* [Task instructions]: Word for word, restate the records that appear below.

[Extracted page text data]
_ _ _ _
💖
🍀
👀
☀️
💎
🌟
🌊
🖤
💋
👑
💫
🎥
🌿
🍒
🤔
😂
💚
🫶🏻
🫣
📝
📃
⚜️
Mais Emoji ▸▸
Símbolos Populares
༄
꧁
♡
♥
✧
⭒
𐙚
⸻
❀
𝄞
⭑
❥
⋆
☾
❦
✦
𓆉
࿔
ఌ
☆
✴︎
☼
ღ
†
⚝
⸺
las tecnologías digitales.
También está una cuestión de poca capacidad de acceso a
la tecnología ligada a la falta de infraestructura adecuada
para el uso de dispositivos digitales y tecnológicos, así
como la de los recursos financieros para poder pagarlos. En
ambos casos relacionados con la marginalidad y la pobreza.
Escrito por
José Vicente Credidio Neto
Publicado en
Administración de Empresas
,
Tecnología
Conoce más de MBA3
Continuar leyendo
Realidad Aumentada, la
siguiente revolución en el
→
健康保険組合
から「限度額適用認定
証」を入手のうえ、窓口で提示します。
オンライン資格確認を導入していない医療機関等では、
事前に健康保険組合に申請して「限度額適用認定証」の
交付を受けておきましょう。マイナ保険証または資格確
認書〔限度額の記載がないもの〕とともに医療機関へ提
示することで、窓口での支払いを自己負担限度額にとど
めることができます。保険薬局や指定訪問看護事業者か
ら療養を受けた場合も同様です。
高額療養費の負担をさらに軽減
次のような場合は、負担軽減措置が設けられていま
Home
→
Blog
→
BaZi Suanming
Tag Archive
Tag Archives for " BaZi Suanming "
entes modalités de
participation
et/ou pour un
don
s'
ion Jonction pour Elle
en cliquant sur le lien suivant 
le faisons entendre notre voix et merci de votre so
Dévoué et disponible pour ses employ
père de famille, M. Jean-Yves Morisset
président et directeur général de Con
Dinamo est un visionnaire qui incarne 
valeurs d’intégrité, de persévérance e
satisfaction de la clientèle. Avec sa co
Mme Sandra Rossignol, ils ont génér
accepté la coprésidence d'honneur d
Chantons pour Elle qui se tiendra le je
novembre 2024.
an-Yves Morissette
_ _ _ _
* [Written answer]:
💖
🍀
👀
☀️
💎
🌟
🌊
🖤
💋
👑
💫
🎥
🌿
🍒
🤔
😂
💚
🫶🏻
🫣
📝
📃
⚜️
Mais Emoji ▸▸
Símbolos Populares
༄
꧁
♡
♥
✧
⭒
𐙚
⸻
❀
𝄞
⭑
❥
⋆
☾
❦
✦
𓆉
࿔
ఌ
☆
✴︎
☼
ღ
†
⚝
⸺
las tecnologías digitales.
También está una cuestión de poca capacidad de acceso a
la tecnología ligada a la falta de infraestructura adecuada
para el uso de dispositivos digitales y tecnológicos, así
como la de los recursos financieros para poder pagarlos. En
ambos casos relacionados con la marginalidad y la pobreza.
Escrito por
José Vicente Credidio Neto
Publicado en
Administración de Empresas
,
Tecnología
Conoce más de MBA3
Continuar leyendo
Realidad Aumentada, la
siguiente revolución en el
→
健康保険組合
から「限度額適用認定
証」を入手のうえ、窓口で提示します。
オンライン資格確認を導入していない医療機関等では、
事前に健康保険組合に申請して「限度額適用認定証」の
交付を受けておきましょう。マイナ保険証または資格確
認書〔限度額の記載がないもの〕とともに医療機関へ提
示することで、窓口での支払いを自己負担限度額にとど
めることができます。保険薬局や指定訪問看護事業者か
ら療養を受けた場合も同様です。
高額療養費の負担をさらに軽減
次のような場合は、負担軽減措置が設けられていま
Home
→
Blog
→
BaZi Suanming
Tag Archive
Tag Archives for " BaZi Suanming "
entes modalités de
participation
et/ou pour un
don
s'
ion Jonction pour Elle
en cliquant sur le lien suivant 
le faisons entendre notre voix et merci de votre so
Dévoué et disponible pour ses employ
père de famille, M. Jean-Yves Morisset
président et directeur général de Con
Dinamo est un visionnaire qui incarne 
valeurs d’intégrité, de persévérance e
satisfaction de la clientèle. Avec sa co
Mme Sandra Rossignol, ils ont génér
accepté la coprésidence d'honneur d
Chantons pour Elle qui se tiendra le je
novembre 2024.
an-Yves Morissette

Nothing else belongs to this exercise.